Once you have your weave, sprinkle it with whatever BBQ rub you want. I used Steven Raichlen's Java BBQ rub. Given how much I love coffee, and that this rub has coffee in it, I thought it was appropriate. Plus, it was lying around.
Spread the sausage over the weave so that the sausage doesn't go quite to the edge of the weave. Try and make the sausage patty as uniformly thick as possible. Here's how mine looked:
Cook up the remaining bacon however you like it, crisp, soggy, burnt, whatever. Once the bacon is done, crumble it on up and sprinkle it on the sausage patty.

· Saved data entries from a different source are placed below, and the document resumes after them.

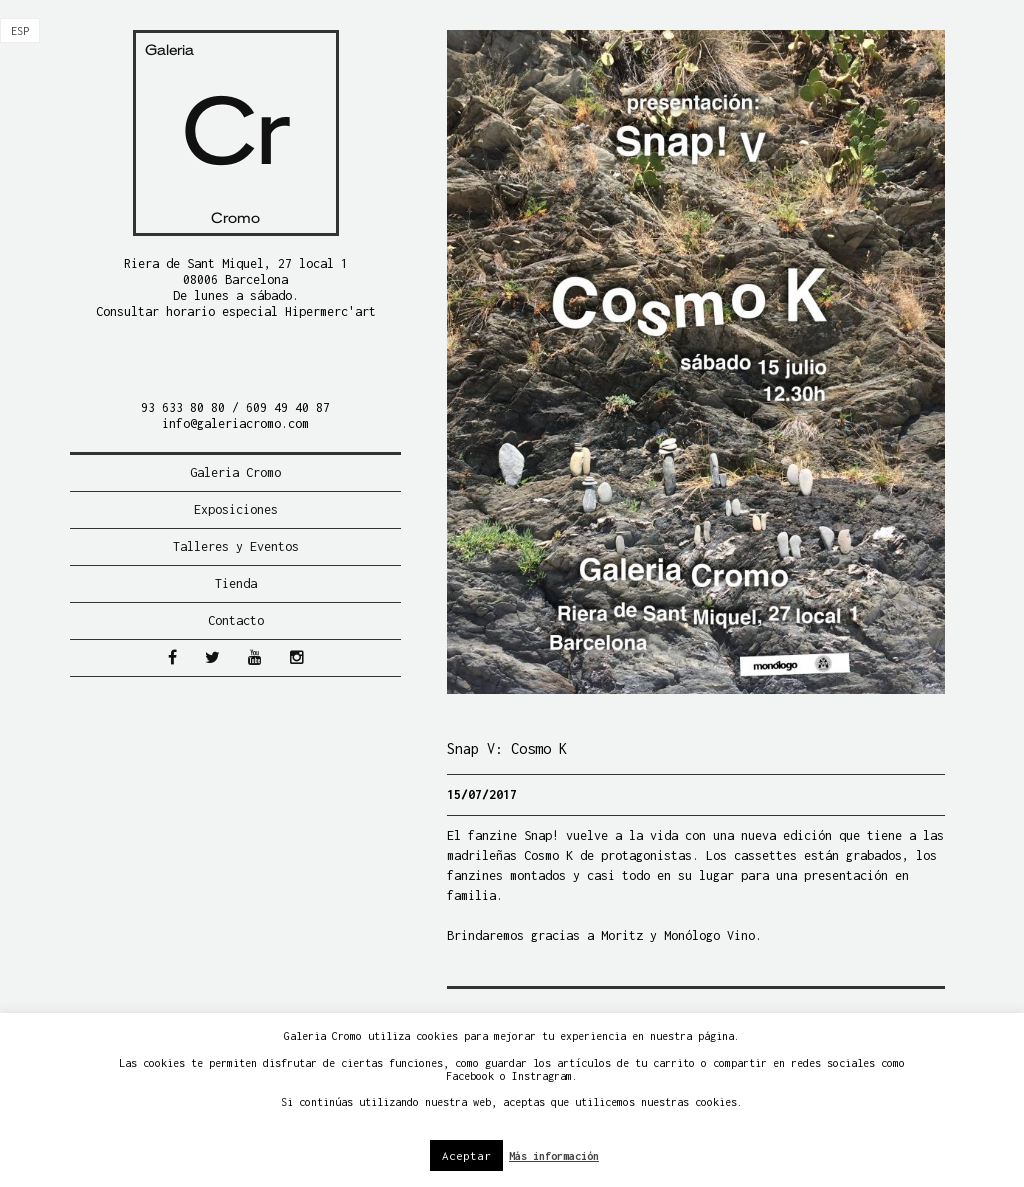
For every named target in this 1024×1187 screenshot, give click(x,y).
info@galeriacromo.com (235, 423)
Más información (554, 1156)
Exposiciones (236, 509)
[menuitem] (20, 31)
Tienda (236, 583)
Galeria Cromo (235, 472)
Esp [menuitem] (20, 31)
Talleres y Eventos (236, 546)
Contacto (236, 620)
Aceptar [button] (466, 1155)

Drizzle your BBQ sauce of choice over the crumbled bacon and sausage patty. I used a combination of Famous Dave's Devil Spit and some Pecan BBQ sauce we picked up in Texas. Here's how it all looked:
Very carefully, roll the sausage up away from you, being sure to pull it away from the weave as you go. Once the sausage is all rolled up, pinch the ends together. It should look like this:
Now roll the sausage towards you, this time pressing the weave into the roll. Be sure to keep the bacon slices up against each other. It seems difficult, but it's really quite simple. Once rolled, sprinkle some more rub on the pork log. Here's the finished, rolled product:
Cook the damn thing. The recipe calls for cooking the explosion in a 225 degree oven, or a smoker at the same temperature. I used my smoker, with hickory chunks, but as I stopped worrying about temperatures a long time ago when smoking, my smoker started somewhere in the 360 range and eventually got down to about 250. Given that my smoker wasn't at the prescribed temperature, I can't tell you how long it will take to cook, but mine took about an hour and a half. Cook the log until the internal temperature reaches 165. I went to 170 as sometimes ground meat can be dodgy with bacteria and with all of that fat in there, chances are it wouldn't dry out. Here it is cooked:
At this point, you could sauce it some more if you wanted, but of late, I've been digging the taste of just the meat and the smoke, so I chose not to sauce it. I was rewarded for my restraint. The end piece was gloriously juicy with fantastic mix of sweet bacon and flavorful sausage, all wrapped up in a smokey kiss. Here's a shot of the inside, when sliced. Dig that crazy smoke ring.
I had the end piece you see on the right immediately after slicing it, and then another slice later on as a sandwich with a little BBQ sauce. Fantastic! I gave a slice to my son and he wolfed it down like he hadn't eaten all day. That's my boy. Given the artery clogging nature of the Bacon Explosion, I don't see it as something I make frequently, but I certainly will make it again. Hot damn is it good. To thank David for turning me on to the Bacon Explosion, I gave him half of what was left after Ben and I ate a couple of slices. Nothing says thanks like a pound of smoked pork products.